Vegan Coconut Cream Pie

Vegan Coconut Cream Pie Recipe

By Loving It Vegan

🔪Prep Time: 45 minutes


For the Crust:

2 cups Walnuts (200g)

1 cup Pitted Dates (175g) Packed cup

1/2 cup Dessicated Coconut (40g) Finely shredded coconut

For the Coconut Pudding Filling:

1/3 cup Coconut Sugar (64g)

3 Tbsp Cornstarch

1/4 tsp Salt

14 ounces Canned Coconut Milk (400ml) Full Fat, Unsweetened

1/2 cup Shredded Coconut

1 tsp Vanilla Extract

For the Topping:

2 and 1/2 cups Canned Coconut Cream (600ml) hardened cream only from 2 14-ounce cans, chilled overnight in the fridge

6 Tbsp Powdered Sugar

For the Toasted Coconut:

1/4 cup Shredded Coconut


1Add the walnuts, dates and dessicated coconut to the food processor and process. It will start out crumbly and then will gradually form into a sticky dough. When it's sticky enough to be forming clumps, transfer to a pie dish and pat down, working it up along the sides as best you can.
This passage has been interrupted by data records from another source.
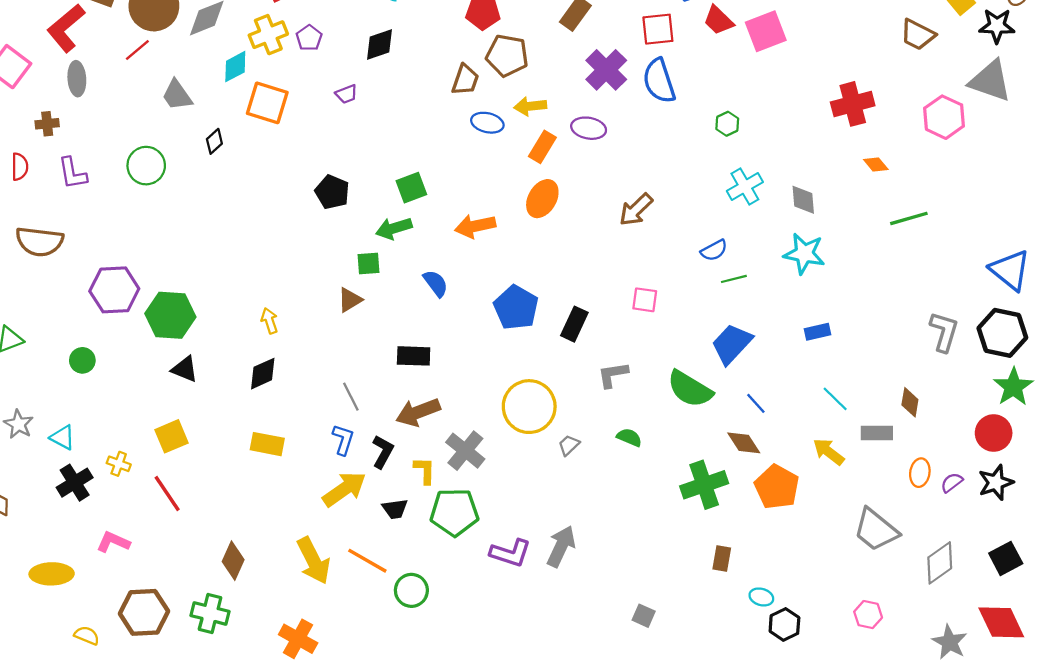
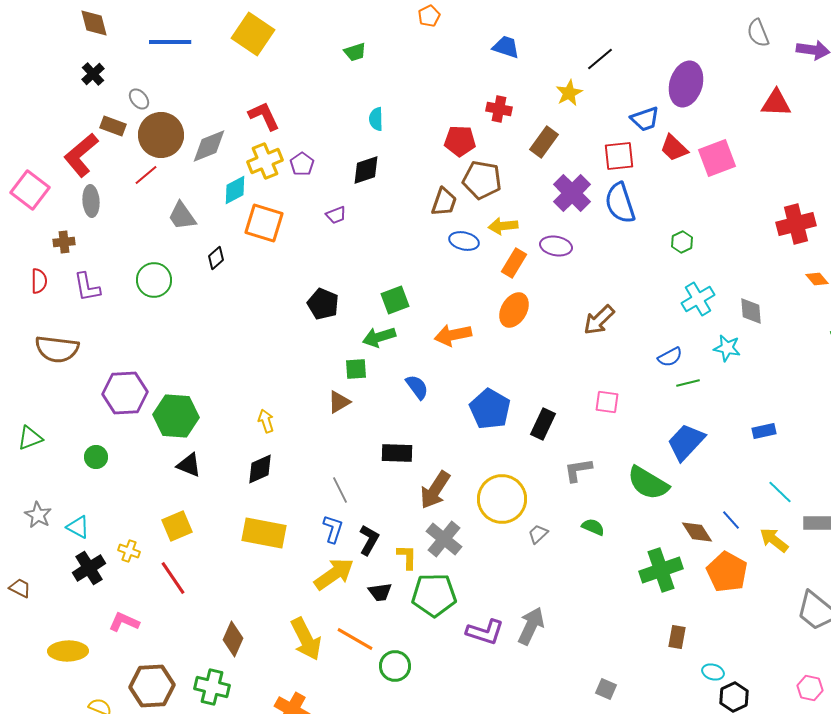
cyan star: (804, 254) -> (727, 348), moved, size x0.7
blue line: (756, 403) -> (731, 520), moved
brown arrow: (418, 412) -> (435, 490), moved, turned -36
yellow rectangle: (267, 444) -> (264, 533), size x1.4

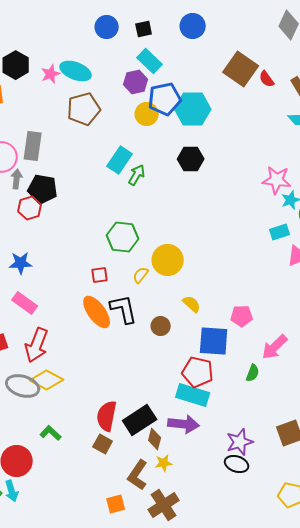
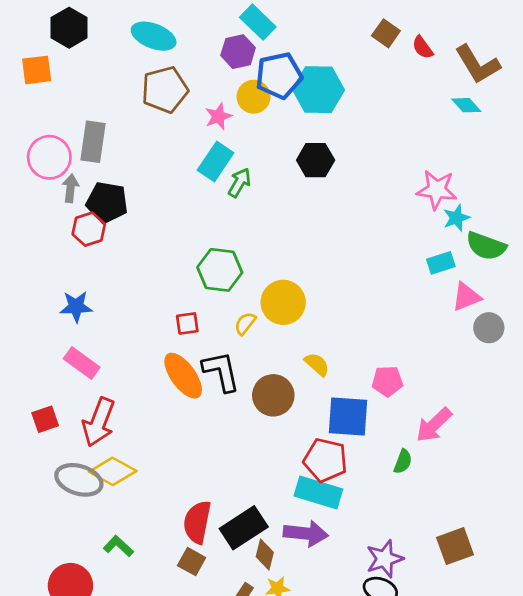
brown square: (241, 69) -> (386, 33), size x0.6
pink star: (51, 74) -> (218, 116), moved
brown circle: (161, 326) -> (273, 395), size x1.5

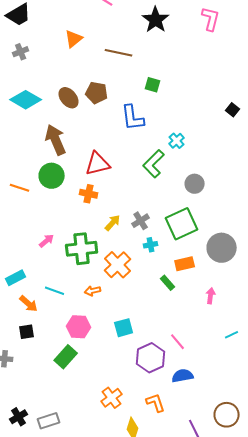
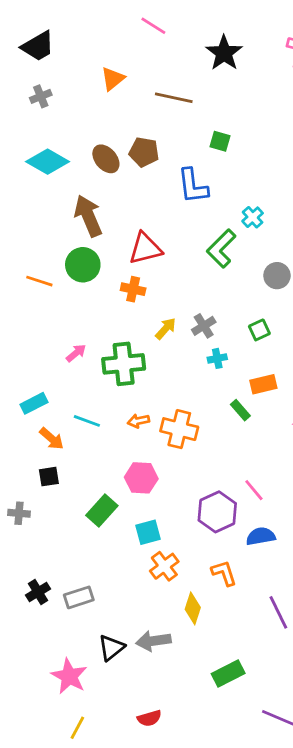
green square: (182, 224) -> (259, 330), size x0.5
orange cross: (118, 265) -> (179, 429), moved, turned -32
pink hexagon: (79, 327) -> (141, 478), moved
cyan square: (124, 328) -> (148, 532), moved

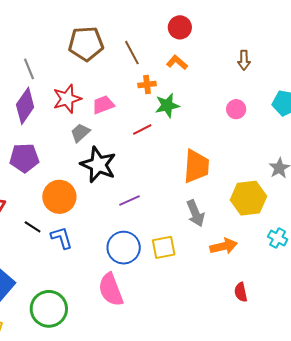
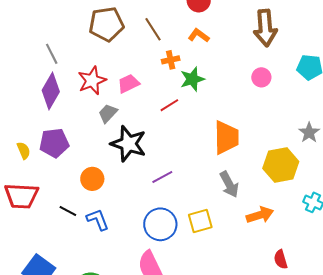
brown arrow: (244, 60) -> (265, 28), size x1.8
orange circle: (59, 197) -> (92, 179), size x0.7

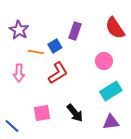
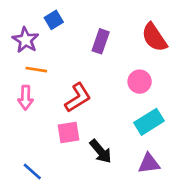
blue square: (55, 46) -> (54, 20), moved
orange line: (36, 52) -> (36, 70), moved
pink square: (42, 113) -> (68, 133), moved
blue line: (12, 126) -> (32, 172), moved

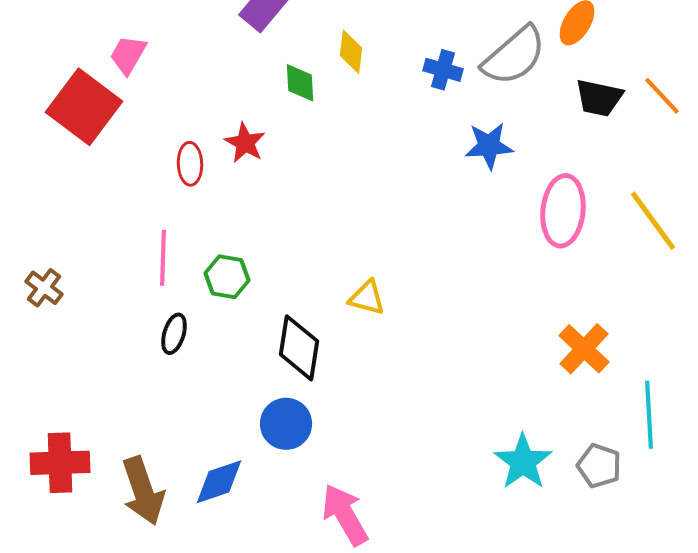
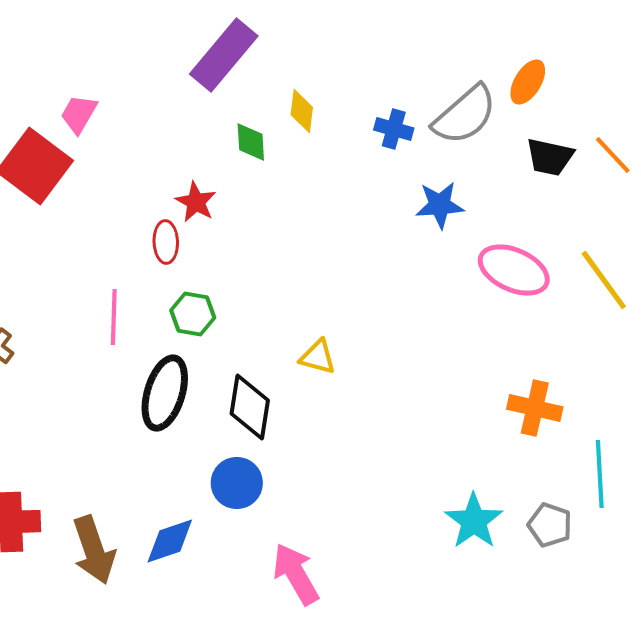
red ellipse: (190, 164) -> (166, 242), moved
pink ellipse: (563, 211) -> (514, 270), turned -72
green hexagon: (227, 277) -> (193, 314), moved
black ellipse: (174, 334) -> (165, 393), moved, size x1.8
orange cross: (584, 349) -> (535, 408), turned -30

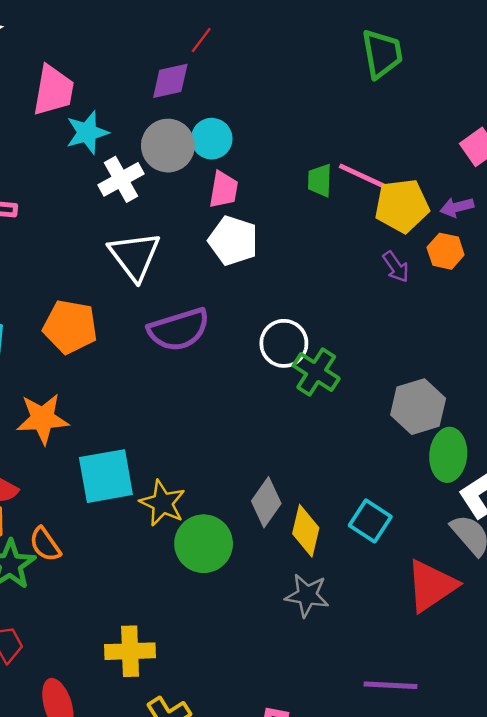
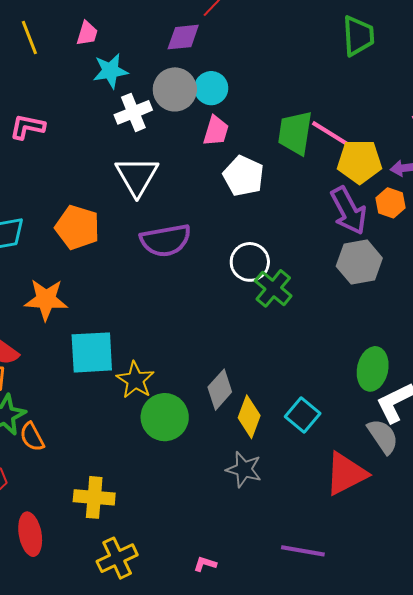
pink trapezoid: (53, 90) -> (87, 33), size x0.6
green trapezoid: (320, 180) -> (295, 133), size x1.6
white pentagon: (233, 241) -> (243, 176), moved
purple arrow: (396, 267) -> (348, 211), size x1.8
gray hexagon: (418, 407) -> (359, 262), moved
orange semicircle: (45, 544) -> (32, 437), moved

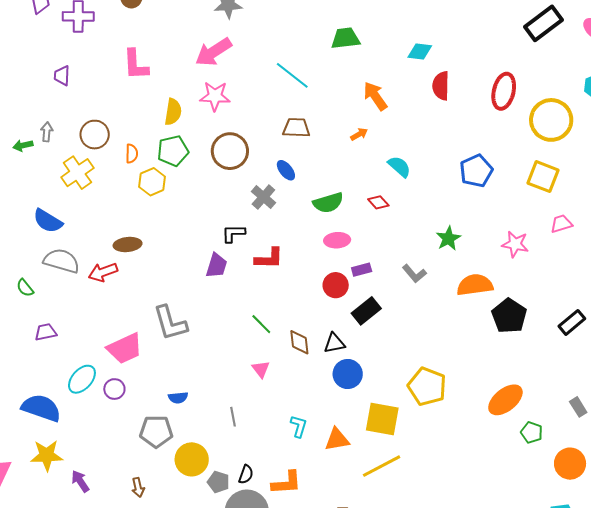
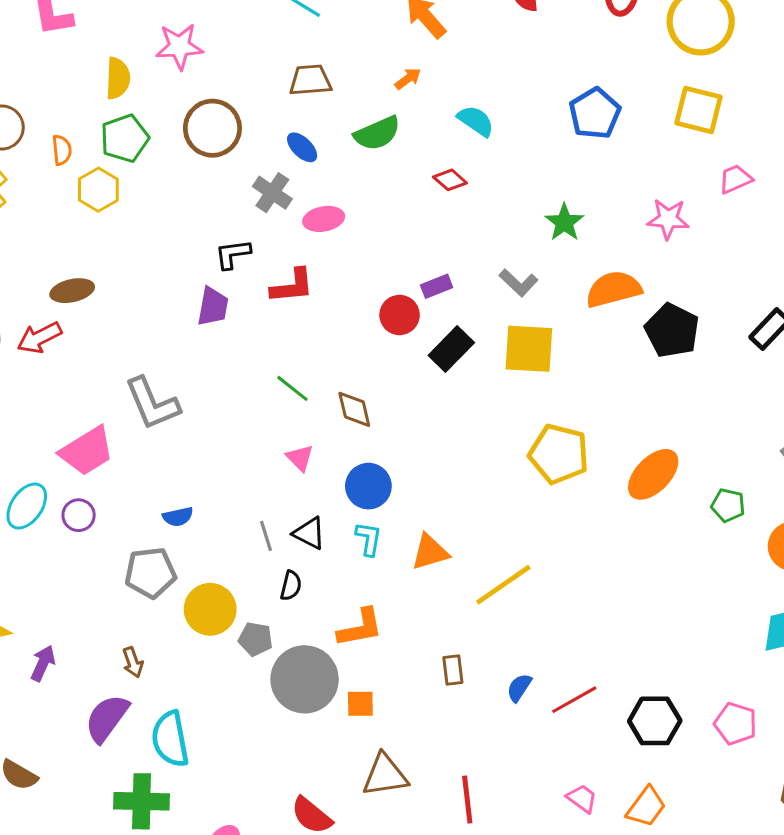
green semicircle: (328, 203) -> (377, 133), moved
pink ellipse: (337, 240) -> (324, 219), moved
black triangle: (334, 343) -> (309, 533), moved, turned 45
blue circle: (348, 374) -> (368, 486), moved
orange ellipse: (505, 400) -> (653, 474), moved
yellow square: (382, 419) -> (529, 349), moved
black semicircle: (246, 474) -> (291, 586), moved
purple arrow: (80, 481) -> (43, 663), turned 65

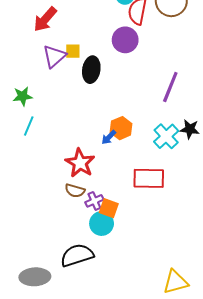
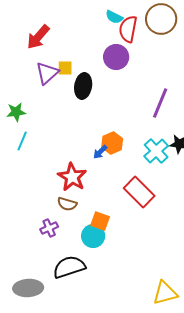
red rectangle: (149, 178) -> (139, 192), turned 44
purple cross: (94, 201) -> (49, 228), moved

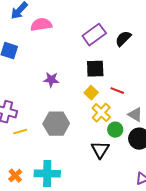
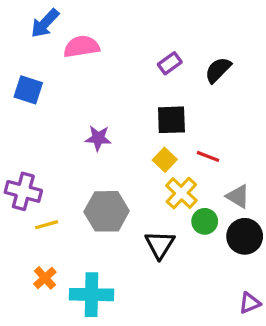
purple rectangle: (94, 35) -> (170, 63), size x0.6
black triangle: (100, 150) -> (160, 245), moved
orange cross: (15, 176) -> (45, 278), moved

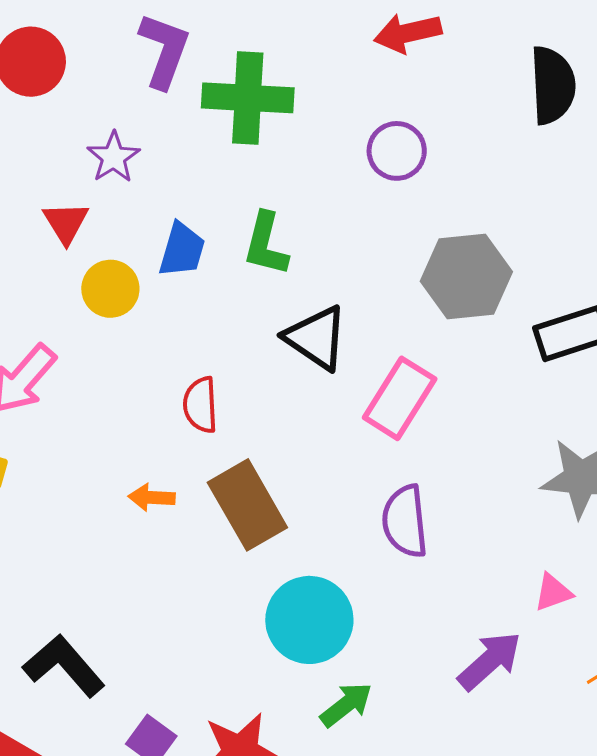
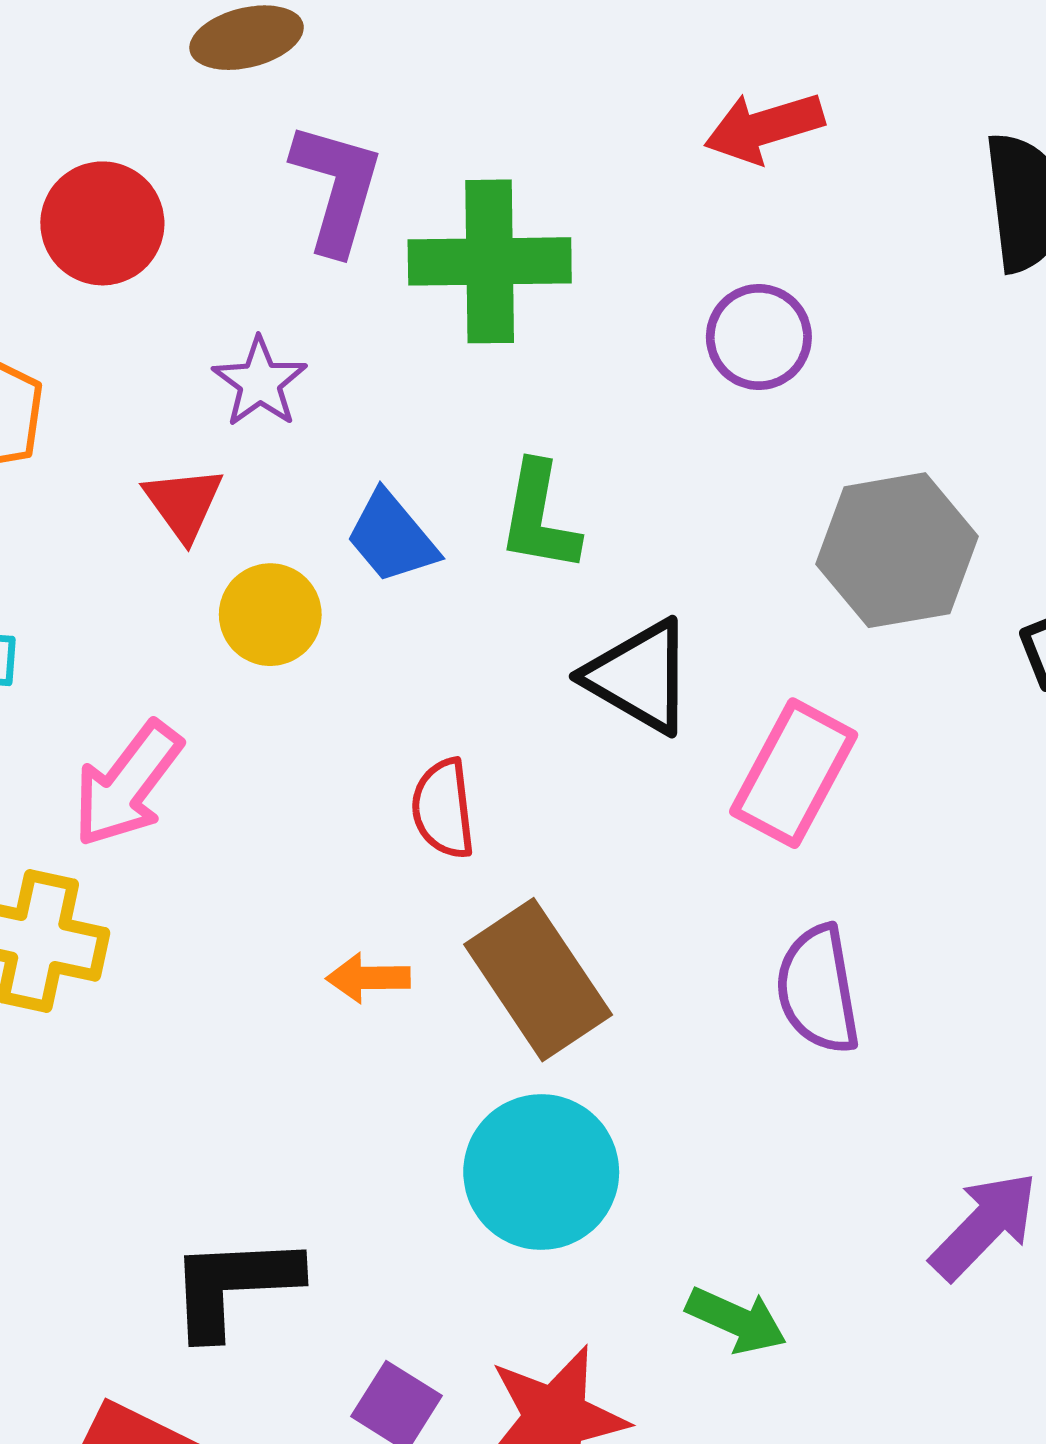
blue trapezoid: (182, 250) -> (392, 537), turned 128
cyan circle: (309, 620) -> (541, 1172), moved
black L-shape: (64, 666) -> (234, 1286), turned -48
green arrow: (346, 705) -> (736, 1320), turned 66

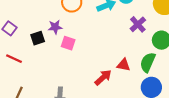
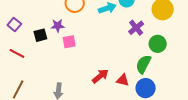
pink square: (68, 43) -> (69, 42), turned -32
red triangle: (124, 65) -> (123, 80), moved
2Place into the freezer to set.

3Prepare your filling. Place the cornstarch, coconut sugar, salt and coconut milk into a saucepan and whisk to combine. Heat on medium high heat, whisking regularly, until it is thick and bubbling (about 5 mins).

4Remove from the heat and stir in the shredded coconut and vanilla. Place into a glass bowl, cover with plastic wrap and leave to set and cool completely. To speed things up, you can start it off cooling in the freezer - just don't forget it in there!

5Add the coconut cream (separated hardened cream at the top of 2 chilled cans) to the bowl of a stand mixer, leaving the watery parts behind. Starting at slow speed gradually increase speed until the cream is whipped.

6When your coconut pudding has cooled and set completely, mix in half of the whipped cream with the coconut pudding. Spread this on top of the walnut/date crust.

7Top with the remaining whipped cream.

8For the toasted coconut decoration, place 1/4 cup of shredded coconut onto a baking tray. Bake at 350°F (180°C) for 6-8 minutes, stirring every 2 minutes until nicely browned and fragrant. Allow to cool and dry completely before sprinkling it on top of the pie.